Catharanthus roseus, a tropical plant, produces the valuable anti-cancer compounds, vincristine and vinblastine in extremely low amounts. My research objectives were to examine the response of plant secondary metabolism to various metabolic perturbations, and indicate limitations in the reaction network.
In hairy roots, tabersonine is an important intermediate in the synthesis of vindoline, a monomer in the formation of the anti-cancer compounds that are generally absent from cell and hairy root cultures. To understand how much metabolic flux is directed toward the tabersonine branchpoint, transient profiles of lochnericine and horhammericine in relation to tabersonine in both dark and light-adapted cultures were quantified. The results demonstrated that the accumulation of lochnericine was growth related, similar to tabersonine, and that light repressed the formation of all three alkaloids. Using enzyme inhibitors, the involvement of separate P-450 mononoxygenase dependent enzymes in the biosynthesis of horhammericine and lochnericine was demonstrated. Furthermore, horhammericine and lochnericine were observed to be turned over.
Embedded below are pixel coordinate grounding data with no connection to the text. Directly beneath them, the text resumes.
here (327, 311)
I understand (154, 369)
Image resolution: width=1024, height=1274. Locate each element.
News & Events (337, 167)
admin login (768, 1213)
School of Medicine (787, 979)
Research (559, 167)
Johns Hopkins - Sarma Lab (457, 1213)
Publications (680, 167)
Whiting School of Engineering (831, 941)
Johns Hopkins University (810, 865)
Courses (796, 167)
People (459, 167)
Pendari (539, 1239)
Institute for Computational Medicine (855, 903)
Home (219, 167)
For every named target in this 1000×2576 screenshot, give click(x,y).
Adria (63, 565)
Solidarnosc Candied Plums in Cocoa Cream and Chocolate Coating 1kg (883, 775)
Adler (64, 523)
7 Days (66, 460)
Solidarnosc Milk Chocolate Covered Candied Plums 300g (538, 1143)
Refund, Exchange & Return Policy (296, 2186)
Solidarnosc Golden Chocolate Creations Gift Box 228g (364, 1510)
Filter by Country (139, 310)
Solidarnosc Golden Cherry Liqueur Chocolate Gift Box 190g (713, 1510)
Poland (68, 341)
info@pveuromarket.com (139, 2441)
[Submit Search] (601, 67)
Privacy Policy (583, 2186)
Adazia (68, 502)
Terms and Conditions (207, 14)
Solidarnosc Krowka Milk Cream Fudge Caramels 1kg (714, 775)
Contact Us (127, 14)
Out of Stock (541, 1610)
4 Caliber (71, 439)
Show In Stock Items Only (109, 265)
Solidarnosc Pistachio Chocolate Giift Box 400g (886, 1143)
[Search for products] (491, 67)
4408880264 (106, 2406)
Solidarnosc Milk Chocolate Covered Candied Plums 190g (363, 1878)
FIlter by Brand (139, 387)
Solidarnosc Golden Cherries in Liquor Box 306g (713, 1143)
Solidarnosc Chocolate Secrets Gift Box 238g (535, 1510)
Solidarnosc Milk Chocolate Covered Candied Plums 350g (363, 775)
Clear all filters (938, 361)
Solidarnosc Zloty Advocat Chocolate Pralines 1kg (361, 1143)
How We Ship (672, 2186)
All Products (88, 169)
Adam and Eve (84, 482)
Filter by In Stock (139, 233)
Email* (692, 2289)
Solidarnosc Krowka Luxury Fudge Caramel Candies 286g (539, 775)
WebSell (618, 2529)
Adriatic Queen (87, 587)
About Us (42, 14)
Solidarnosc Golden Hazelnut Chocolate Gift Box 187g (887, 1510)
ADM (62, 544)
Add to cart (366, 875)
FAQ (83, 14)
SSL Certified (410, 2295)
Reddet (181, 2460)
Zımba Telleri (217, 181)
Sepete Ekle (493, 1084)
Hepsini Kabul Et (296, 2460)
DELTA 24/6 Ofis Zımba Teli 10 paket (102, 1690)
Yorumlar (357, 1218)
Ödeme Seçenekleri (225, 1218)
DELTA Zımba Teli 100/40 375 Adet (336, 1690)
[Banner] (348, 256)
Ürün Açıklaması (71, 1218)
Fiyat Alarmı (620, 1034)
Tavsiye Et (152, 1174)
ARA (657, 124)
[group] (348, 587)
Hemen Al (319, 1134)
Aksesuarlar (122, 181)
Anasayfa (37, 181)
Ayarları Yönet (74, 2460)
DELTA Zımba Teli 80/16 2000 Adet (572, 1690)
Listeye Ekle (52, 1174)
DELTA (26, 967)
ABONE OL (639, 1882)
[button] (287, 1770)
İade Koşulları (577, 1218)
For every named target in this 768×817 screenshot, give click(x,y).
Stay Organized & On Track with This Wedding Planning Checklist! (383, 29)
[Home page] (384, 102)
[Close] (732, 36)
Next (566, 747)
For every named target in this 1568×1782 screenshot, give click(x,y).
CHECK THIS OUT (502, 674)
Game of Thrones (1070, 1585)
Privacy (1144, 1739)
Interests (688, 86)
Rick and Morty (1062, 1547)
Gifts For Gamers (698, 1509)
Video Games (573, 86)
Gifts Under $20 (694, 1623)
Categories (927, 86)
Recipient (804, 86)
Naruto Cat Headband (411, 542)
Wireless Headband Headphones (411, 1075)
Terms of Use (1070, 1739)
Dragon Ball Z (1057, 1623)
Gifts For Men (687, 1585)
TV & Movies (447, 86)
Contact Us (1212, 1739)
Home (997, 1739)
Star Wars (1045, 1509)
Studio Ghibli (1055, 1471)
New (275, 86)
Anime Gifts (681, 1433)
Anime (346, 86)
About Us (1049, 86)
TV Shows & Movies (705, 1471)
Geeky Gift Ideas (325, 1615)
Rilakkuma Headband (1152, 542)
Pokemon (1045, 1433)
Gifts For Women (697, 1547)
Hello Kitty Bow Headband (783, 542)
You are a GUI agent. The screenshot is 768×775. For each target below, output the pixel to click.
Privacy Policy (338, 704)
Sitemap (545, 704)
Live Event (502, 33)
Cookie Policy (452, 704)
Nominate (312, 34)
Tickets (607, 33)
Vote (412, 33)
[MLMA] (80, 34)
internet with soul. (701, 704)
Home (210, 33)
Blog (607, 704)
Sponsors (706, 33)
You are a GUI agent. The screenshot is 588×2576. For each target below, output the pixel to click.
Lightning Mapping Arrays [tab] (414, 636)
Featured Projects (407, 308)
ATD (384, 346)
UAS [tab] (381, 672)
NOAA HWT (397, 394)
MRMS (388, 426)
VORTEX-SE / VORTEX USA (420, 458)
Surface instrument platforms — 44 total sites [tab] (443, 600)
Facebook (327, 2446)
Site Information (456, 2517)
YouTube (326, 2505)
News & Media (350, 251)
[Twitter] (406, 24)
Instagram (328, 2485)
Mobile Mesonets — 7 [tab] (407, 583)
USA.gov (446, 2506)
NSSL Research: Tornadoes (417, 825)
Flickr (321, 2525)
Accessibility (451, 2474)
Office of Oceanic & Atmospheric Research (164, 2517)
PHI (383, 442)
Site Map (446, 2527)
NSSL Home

A search for rate limiting regions of the pathway was accomplished through precursor feeding studies. By identifying precursors, which after feeding, significantly enhance the production of alkaloids, the specific precursor branch that is limiting flux to alkaloids can be elucidated. Precursors fed from the terpenoid portion of the pathway at 21 days in the culture cycle were found to enhance the specific yield of tabersonine. This result suggests that during the early stationary phase period (21--24 days) flux limitations may occur upstream of geraniol. On the other hand, the rate-limiting pathway could not be identified during the late growth phase (17--21 days). In part, this was due to the fact that tryptophan served as a precursor of indole acetic acid (IAA), a plant growth regulator. Therefore, changes in indole alkaloid accumulation and root growth due to tryptophan feeding were similar to those induced by exogenously added IAA. Since feeding tryptamine or terpenoid precursors did not significantly enhance indole alkaloid accumulation the rate-limitation may be downstream of loganin.
The metabolic flux distribution between separate alkaloid branches was quantified by monitoring the transient profiles of multiple alkaloids. The flux towards the Iboga alkaloids decreased while the flux to the Aspidosperma alkaloids increased between 12 and 26 days. In contrast, the flux distribution between the Corynanthe branch and the sum of the Iboga and Aspidosperma branches remained unchanged during this period. Despite significant changes in extracellular nutrient levels during this period, the total flux to the alkaloids remained constant between 12 and 26 days.
Through the precursor feeding and biogenetic flux analysis studies, flux limitations to alkaloids likely exist in the terpenoid pathway leading to secologanin. With the tools developed to quantify metabolic flux through a simple model, metabolic flux in metabolically engineered plant cell and tissue cultures can be routinely analyzed.